Well, for all of you Captain America purists, this should make your heads explode; I support this.
First of all, It’s not like Sam Wilson is a nobody in the Marvel Universe. He’s a long time friend and ally to The Avengers – especially to Steve Rogers. As a character, he has paid his dues and is probably the best person to stand in for Steve in a pinch.
Secondly, Steve as the Captain is a rather unfortunate anachronism. To the reading audience, He represented the United States’ values during World War II and the Cold War. While this serves the purpose of a time capsule of American history, from a story telling standpoint, our values have changed with our understanding of the world. We need a new hero to serve as our collective voice and desire.

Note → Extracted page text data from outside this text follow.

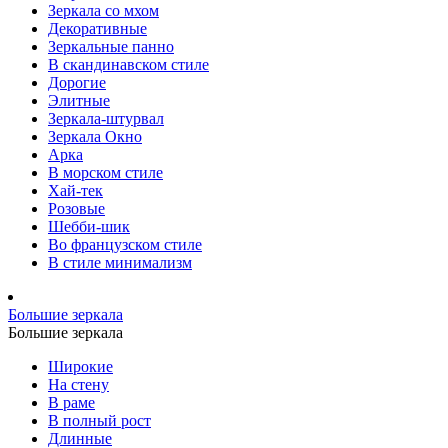
Зеркала со мхом
Декоративные
Зеркальные панно
В скандинавском стиле
Дорогие
Элитные
Зеркала-штурвал
Зеркала Окно
Арка
В морском стиле
Хай-тек
Розовые
Шебби-шик
Во французском стиле
В стиле минимализм
Большие зеркала
Большие зеркала
Широкие
На стену
В раме
В полный рост
Длинные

Thirdly, for those ‘delightful’ people that are going to bring up changing the Captain’s race as an issue, the comic book industry – even after turning Nick Fury into Samuel L. Jackson, replacing the old Blue Beetle with a Hispanic teen, and making the golden age Green Lantern gay – is still HORRIBLY diversity deprived. As clunky as it may be to do it this way, I have no problems with writers wanting to insert a little variety in perspective via race, creed, gender, sexuality, or otherwise.
Besides, it’s not like there haven’t been black Captain Americas in the past. Josiah X and his father Isaiah Bradley‘s turns as the Captain allowed a great story to be told about internal government corruption as well as a stunning critique of the people responsible for the heinous Tuskegee Syphilis Experiment. Meanwhile, Isaiah’s grandson Elijah still serves as The Patriot; a young Captain America fighting for The Young Avengers
Lastly, this has the effect of making the Captain a legacy hero – one who passes his title down to one deemed worthy when he or she is know longer capable of or willing to continue their work (think The Dread Pirate Roberts from The Princess Bride). I love legacy heroes, because they allow writers to tell new stories by reflecting on or reacting to previous mantle holders. Other great legacy heroes you may be familiar with include Robin, Green Lantern, The Flash, and – yes – even Batman.
So yes, I’m looking forward to seeing what Sam Wilson – one of the first African American heroes in comics and the only person in the Marvel Universe truly worthy to inherit the title of Captain America – does with his new responsibility to the people and his country. Be a good one, soldier.